Elle revient soudain dans la cour. Le petit Paul arrive en courant se tenant le coude.
« Mathile, Mathile… C’est Jules. C’est lui qui m’a poussé.
— Aïe, ouille, ouille », lui fait-elle en le prenant dans ses bras.
« Ca fait maaal. »
Mathilde lui sourit
« Il va encore falloir que je joue à l’infirmière. »
Elle se lève et rassemble ses troupes.
« C’est l’heure du goûter les enfants, allez on rentre. »

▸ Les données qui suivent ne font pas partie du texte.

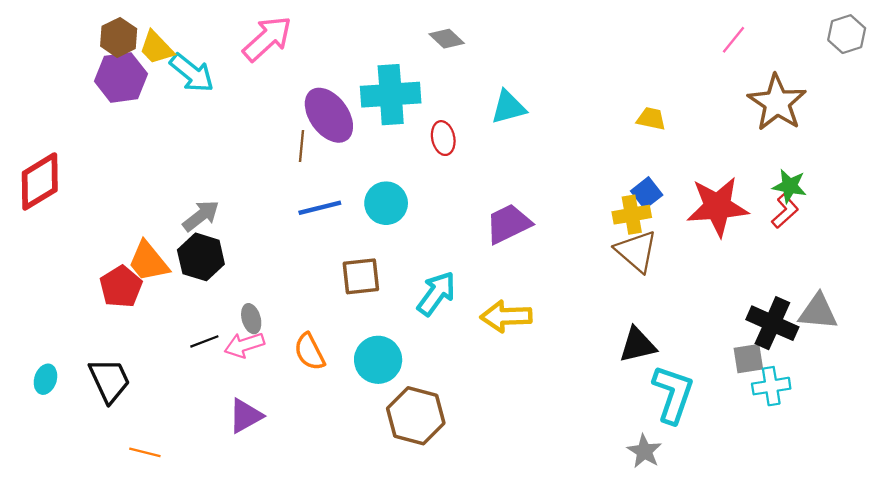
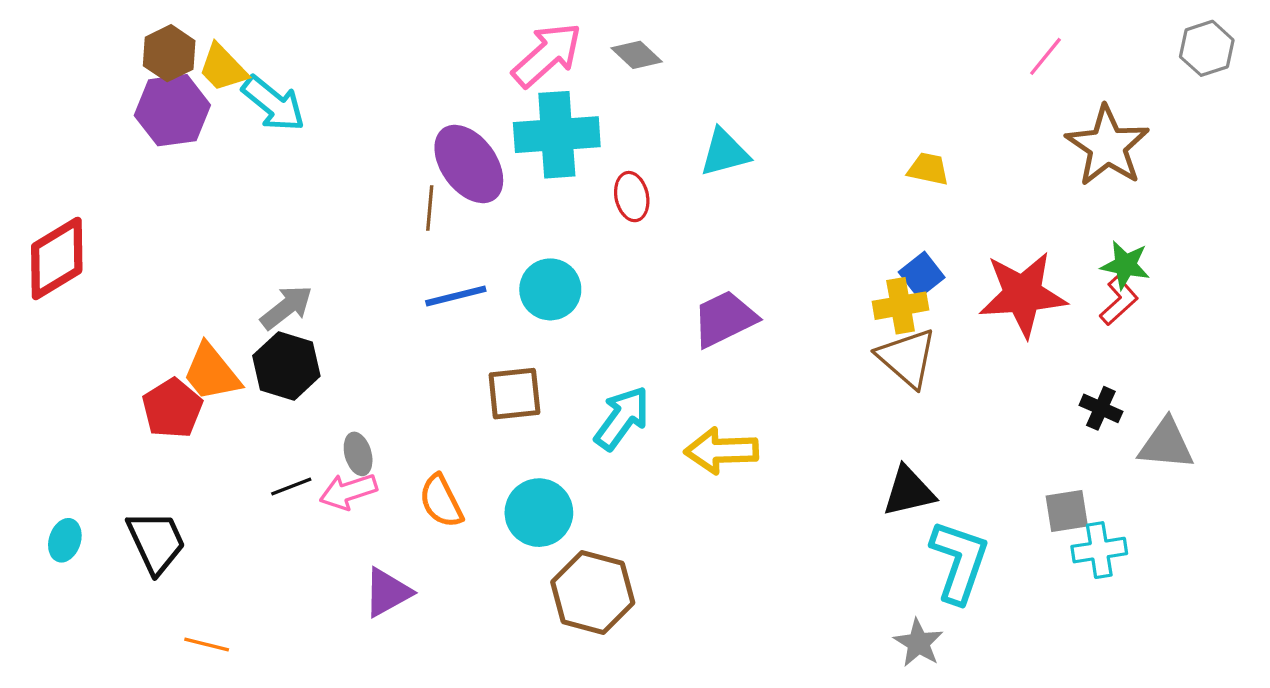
pink arrow: (267, 39) -> (547, 55), moved
black cross: (772, 323) -> (1101, 408), moved, size x0.6
purple triangle: (245, 416) -> (387, 592), moved

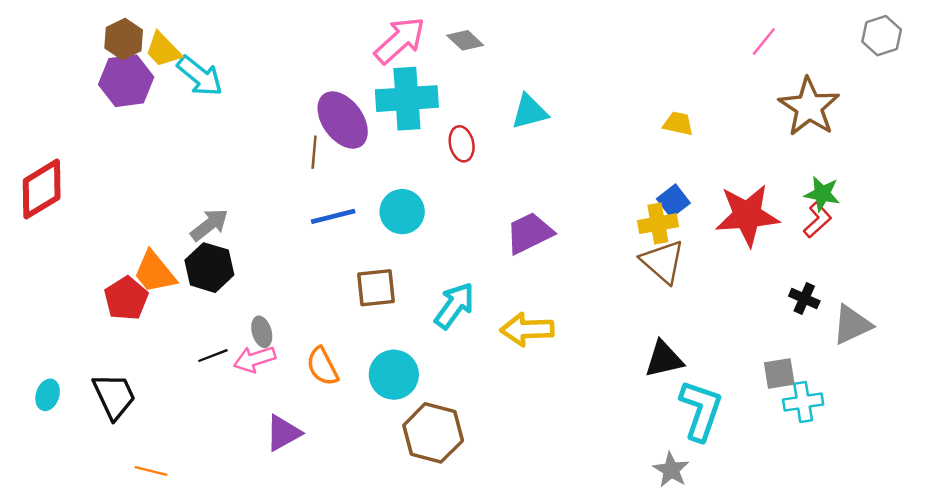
gray triangle: (1166, 444) -> (852, 325), turned -30

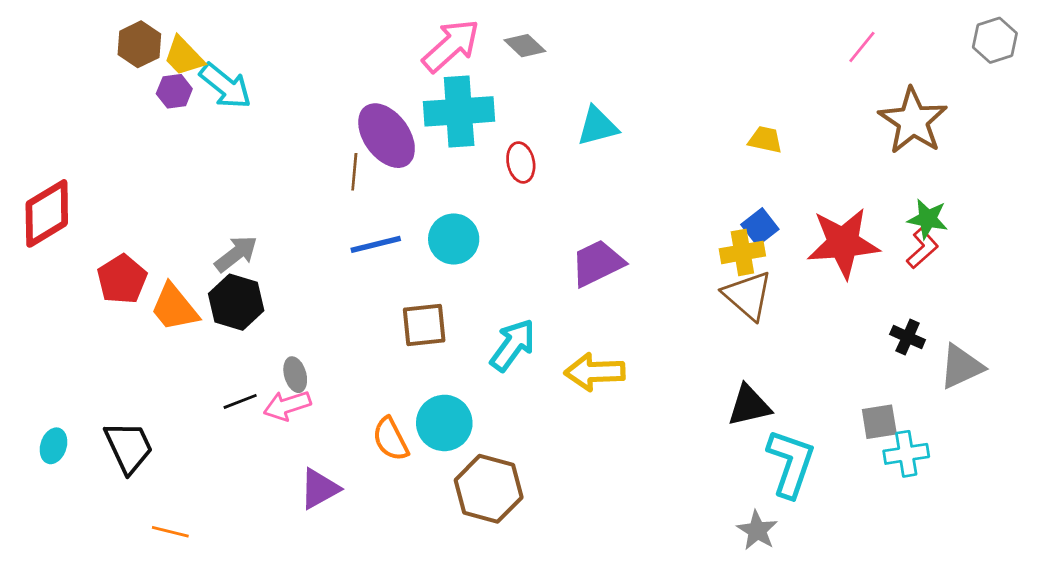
purple hexagon: (126, 81) -> (174, 91), moved, size x0.6
red pentagon: (126, 298) -> (122, 279), moved
orange semicircle: (322, 366) -> (391, 439), moved

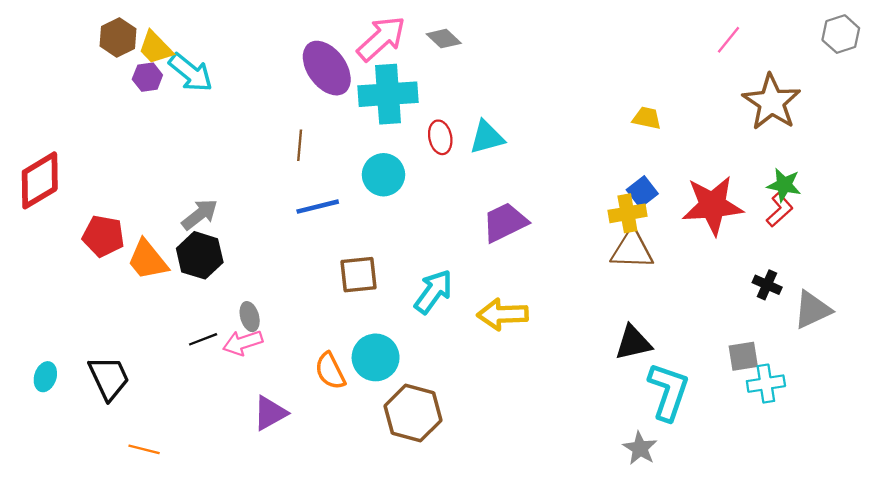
cyan triangle: (597, 126) -> (487, 137), moved
purple ellipse: (387, 136) -> (327, 68), moved
cyan circle: (454, 239) -> (383, 175), moved
red pentagon: (122, 279) -> (103, 236), turned -30
brown triangle: (748, 295) -> (632, 250), turned -39

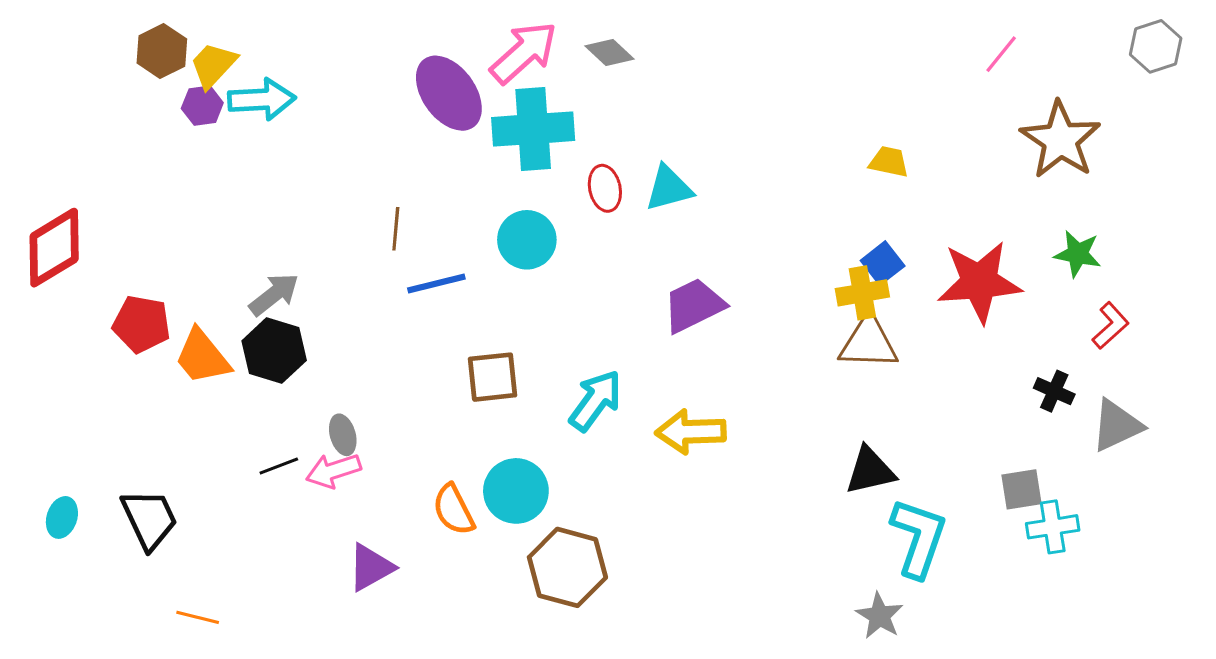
yellow trapezoid: (155, 48) -> (213, 65), turned 87
cyan arrow: (191, 73) -> (262, 99), turned -42
brown line: (300, 145) -> (396, 229), moved
red L-shape: (780, 210) -> (1110, 326), moved

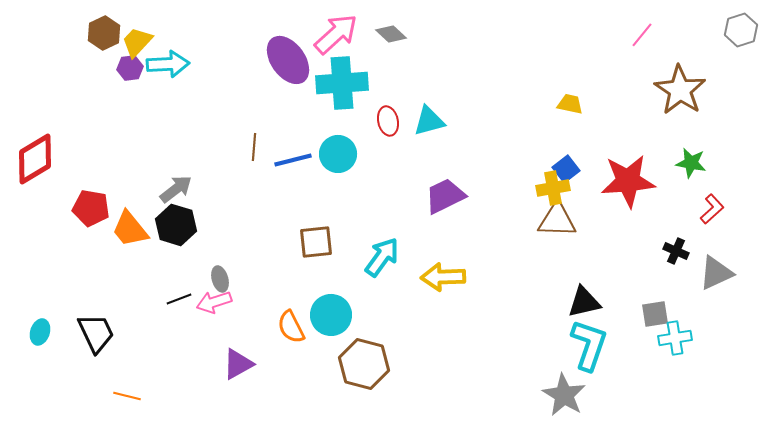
blue line: (436, 283) -> (293, 160), moved
black triangle: (870, 471) -> (584, 302), moved
gray star: (879, 616) -> (564, 395), size x1.4

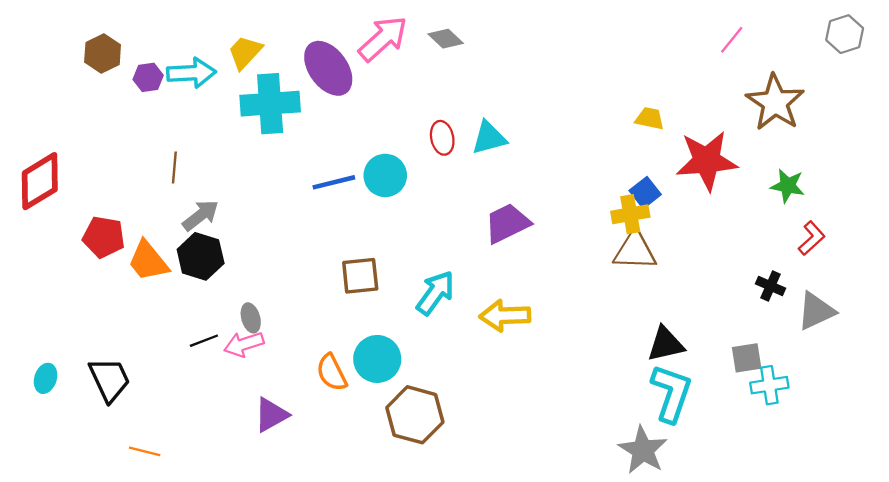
brown hexagon: (104, 33) -> (103, 53), moved
yellow trapezoid: (137, 42) -> (245, 52), moved
cyan cross: (342, 83) -> (270, 104), moved
brown line: (254, 147) -> (174, 167), moved
red star: (628, 181) -> (707, 161), moved

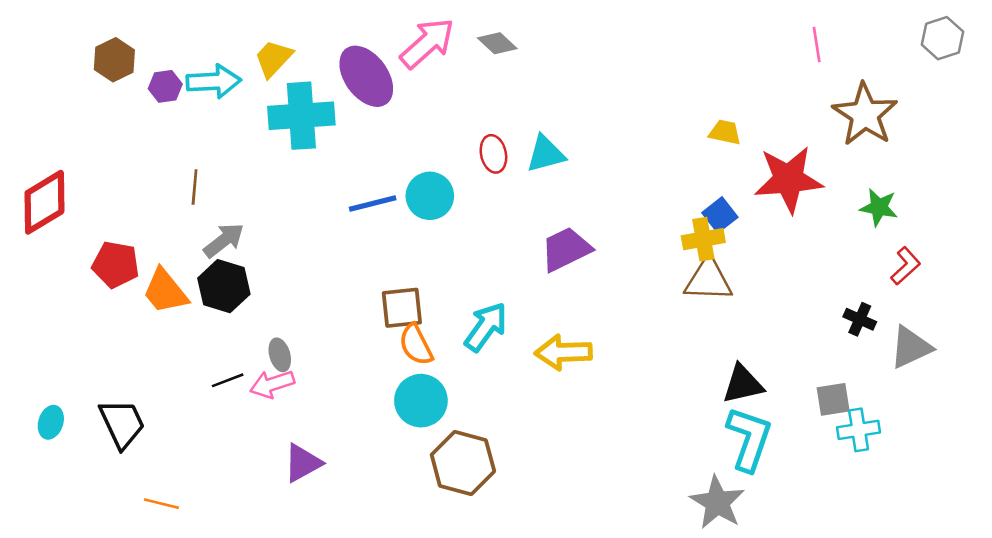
pink line: (732, 40) -> (817, 44), turned -48
orange semicircle: (332, 373) -> (416, 345), moved

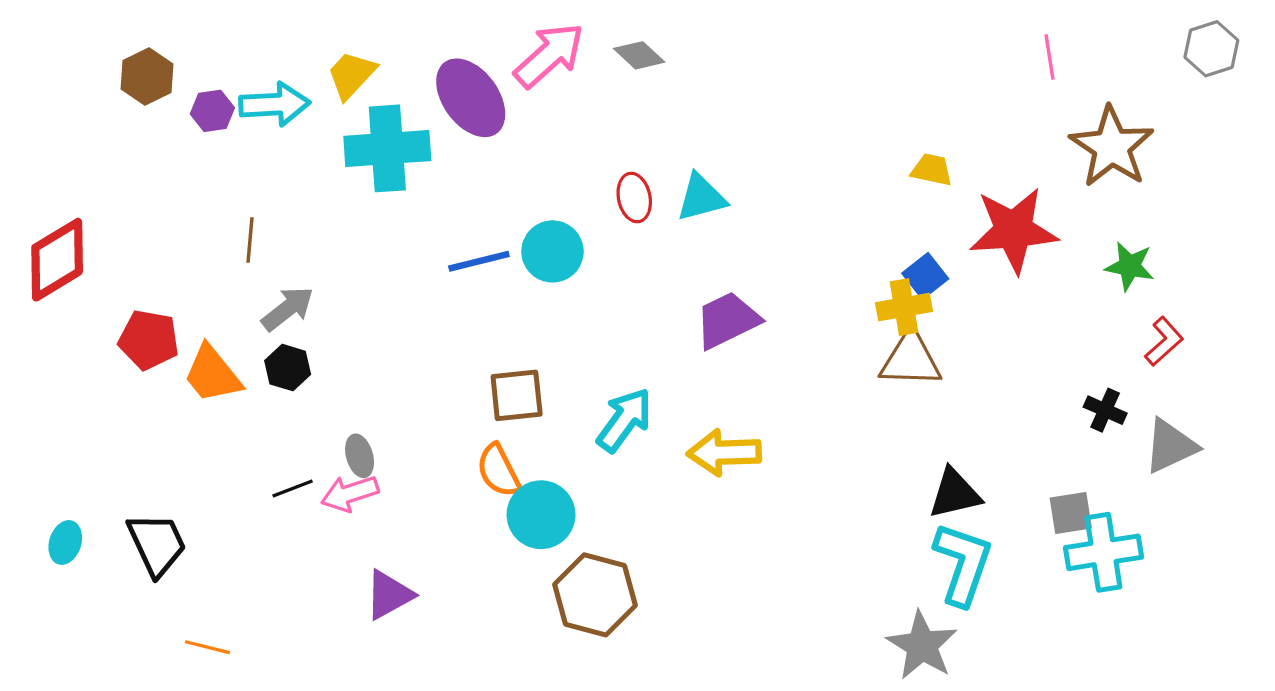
black hexagon: (224, 286) -> (288, 368), size x0.7
orange semicircle: (416, 345) -> (499, 471), moved
cyan cross: (859, 430) -> (1103, 552), size x1.4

Mathilde accroche les petits paletots, mouche quelques nez, pousse les plus grands à se dépêcher un peu. Suzie traîne derrière elle les plus petits tout juste sortis de la sieste et tout le monde se tasse, dans le réfectoire, autour de la grande table ronde. Les deux infirmières distribuent aux gamins des bols de lait chaud, un morceau de pain. C’est toujours un moment de plaisir partagé. Les enfants revigorés par l’air froid mangent de bon appétit, rigolent des singeries de l’un, des grimaces d’un autre, du concert de gargouillements qui les accompagnent. À croire qu’en cet instant, la misère, restée derrière les murs, semble avoir laissé aux enfants quelques instants de répit. Mathilde les observe tendrement. D’autres sont venus puis repartis, d’autres encore n’ont pas survécu, mais aujourd’hui, il y a là, Paul et Jules, les deux inséparables frères, la timide Anna, Lucien et Antoine, les plus grands qui tirent toujours derrière eux l’intrépide Clara, François le boute-en-train, et la jolie Jeanne arrivée l’an passé. Quant à Jacques, trop grand maintenant, il est parti le mois dernier à la demande du vieux boulanger qui réclamait un peu d’aide. Il passe encore souvent leur rendre visite. Ils sont tous un peu comme ses frères et sœurs.
Mathilde se tortille. Camille, qui s’est blottie sur ses genoux, gêne un peu ses mouvements. Elle sort de sa poche le mouchoir plié. Tend les mains qui renferment son petit trésor jusqu’au centre de la table. Tous les regards s’y accrochent et le silence se fait. Elle déplie alors lentement le carré de tissus et sous les yeux ébahis des enfants, dévoile les morceaux de sucre.

« Et voilà, un chapitre quasi bouclé. »
James lève les yeux de son clavier. Il sourit.
« Oui, c’est parfait. »
Le jeune homme s’étire, soulage son dos crispé, embrasse du regard son bureau.
Caroline lui sourit, figée dans son petit cadre de verre. Quelques feuillets jaunis sont étalés à sa droite, une clef posée dessus. Il attrape le journal Le Monde acheté ce matin au coin de Park Avenue. On y parle de l’ouverture imminente des cinq coffres qu’il faut transférer à La Défense avant la fermeture définitive du siège social historique de la Société Générale. Il attrape la clef à l’effigie de la grande banque française, sourit tendrement à Caroline, sa compagne, disparue, il y a deux ans, dans un accident de voiture.

Dès le début de l’affaire, James avait compris. Il s’était rendu à Paris. Avait découvert dans le coffre les lettres aujourd’hui posées sur son bureau. Il n’avait pas emporté les objets qui lui avaient paru anodins et si peu correspondre à l’endroit, puis était rentré à New York.
À la lecture des feuillets, il avait compris. Il avait compris pourquoi le petit sac et la ficelle, pourquoi le peigne, le morceau de sucre. Pourquoi le père de Caroline, journaliste au Herald Tribune, y avait placé là, leur dernier exemplaire.

Puis l’idée avait germé… James n’avait rien dit. On ne pouvait remonter à lui, Caroline et lui n’étaient pas mariés. Il s’était dit que l’ouverture du coffre allait créer la surprise. Que tous s’interrogeraient. Pourquoi ces objets improbables et hétéroclites ? Le mystère allait chauffer les plumes et les esprits, au moins, un certain temps. Le temps d’écrire. De raconter leur histoire.
Un livre qui serait légitimé par la clef qu’il détenait.